About this task >>
Please transcribe exactly the lines from the line holding "Telefon: 04531 127050" through the end of the data below, and skip any pictures.
-- Exercise materials follows --
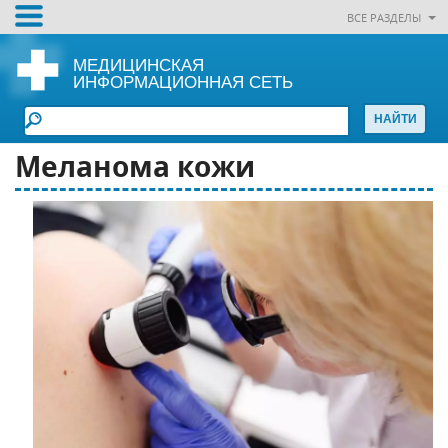
ВСЕ РАЗДЕЛЫ
МЕДИЦИНСКАЯ
ИНФОРМАЦИОННАЯ СЕТЬ
Меланома кожи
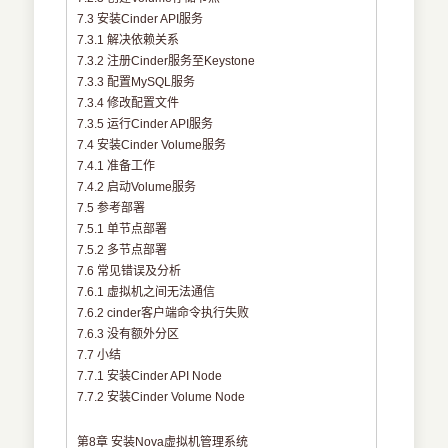
7.3 安装Cinder API服务
7.3.1 解决依赖关系
7.3.2 注册Cinder服务至Keystone
7.3.3 配置MySQL服务
7.3.4 修改配置文件
7.3.5 运行Cinder API服务
7.4 安装Cinder Volume服务
7.4.1 准备工作
7.4.2 启动Volume服务
7.5 参考部署
7.5.1 单节点部署
7.5.2 多节点部署
7.6 常见错误及分析
7.6.1 虚拟机之间无法通信
7.6.2 cinder客户端命令执行失败
7.6.3 没有额外分区
7.7 小结
7.7.1 安装Cinder API Node
7.7.2 安装Cinder Volume Node
第8章 安装Nova虚拟机管理系统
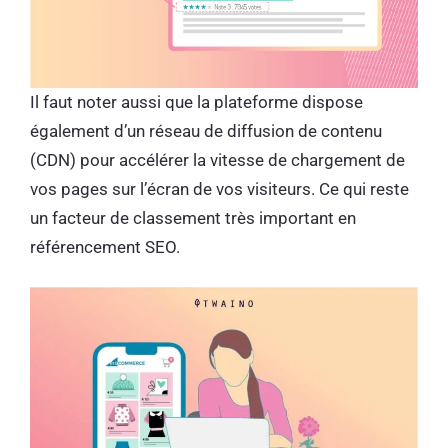
Il faut noter aussi que la plateforme dispose
également d’un réseau de diffusion de contenu
(CDN) pour accélérer la vitesse de chargement de
vos pages sur l’écran de vos visiteurs. Ce qui reste
un facteur de classement très important en
référencement SEO.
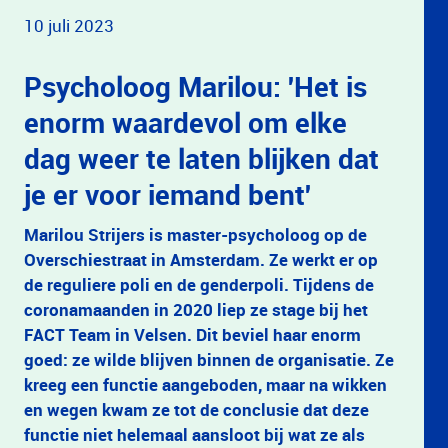
10 juli 2023
Psycholoog Marilou: 'Het is
enorm waardevol om elke
dag weer te laten blijken dat
je er voor iemand bent'
Marilou Strijers is master-psycholoog op de
Overschiestraat in Amsterdam. Ze werkt er op
de reguliere poli en de genderpoli. Tijdens de
coronamaanden in 2020 liep ze stage bij het
FACT Team in Velsen. Dit beviel haar enorm
goed: ze wilde blijven binnen de organisatie. Ze
kreeg een functie aangeboden, maar na wikken
en wegen kwam ze tot de conclusie dat deze
functie niet helemaal aansloot bij wat ze als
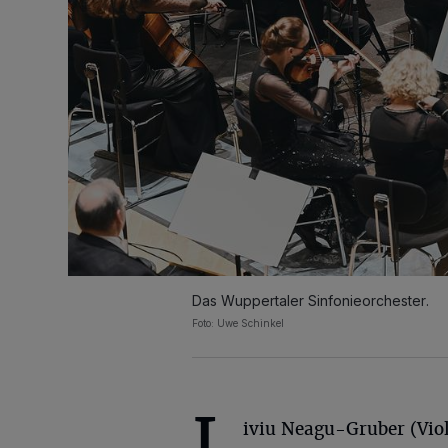
Das Wuppertaler Sinfonieorchester.
Foto: Uwe Schinkel
L
iviu Neagu-Gruber (Viol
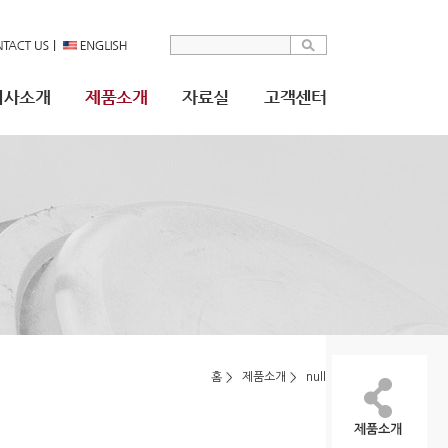
홈
제품소개
null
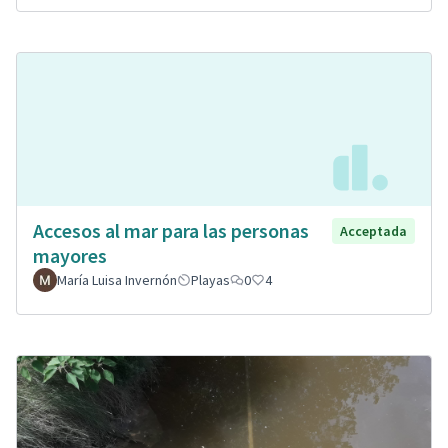
Accesos al mar para las personas
Acceptada
mayores
María Luisa Invernón
Playas
0
4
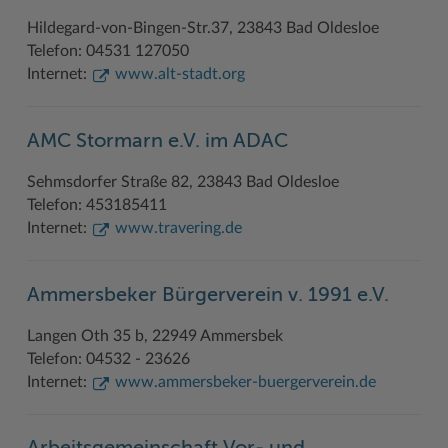
Hildegard-von-Bingen-Str.37, 23843 Bad Oldesloe
Telefon: 04531 127050
Internet:
www.alt-stadt.org
AMC Stormarn e.V. im ADAC
Sehmsdorfer Straße 82, 23843 Bad Oldesloe
Telefon: 453185411
Internet:
www.travering.de
Ammersbeker Bürgerverein v. 1991 e.V.
Langen Oth 35 b, 22949 Ammersbek
Telefon: 04532 - 23626
Internet:
www.ammersbeker-buergerverein.de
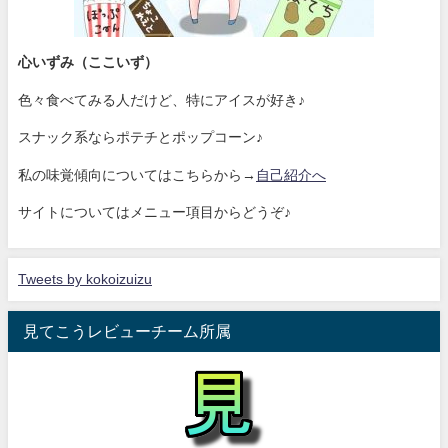
心いずみ（ここいず）
色々食べてみる人だけど、特にアイスが好き♪
スナック系ならポテチとポップコーン♪
私の味覚傾向についてはこちらから→
自己紹介へ
サイトについてはメニュー項目からどうぞ♪
Tweets by kokoizuizu
見てこうレビューチーム所属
-- Exercise materials concluded --
Result below >>
Telefon: 04531 127050
Internet:
www.alt-stadt.org
AMC Stormarn e.V. im ADAC
Sehmsdorfer Straße 82, 23843 Bad Oldesloe
Telefon: 453185411
Internet:
www.travering.de
Ammersbeker Bürgerverein v. 1991 e.V.
Langen Oth 35 b, 22949 Ammersbek
Telefon: 04532 - 23626
Internet:
www.ammersbeker-buergerverein.de
心いずみ（ここいず）
色々食べてみる人だけど、特にアイスが好き♪
スナック系ならポテチとポップコーン♪
私の味覚傾向についてはこちらから→
自己紹介へ
サイトについてはメニュー項目からどうぞ♪
Tweets by kokoizuizu
見てこうレビューチーム所属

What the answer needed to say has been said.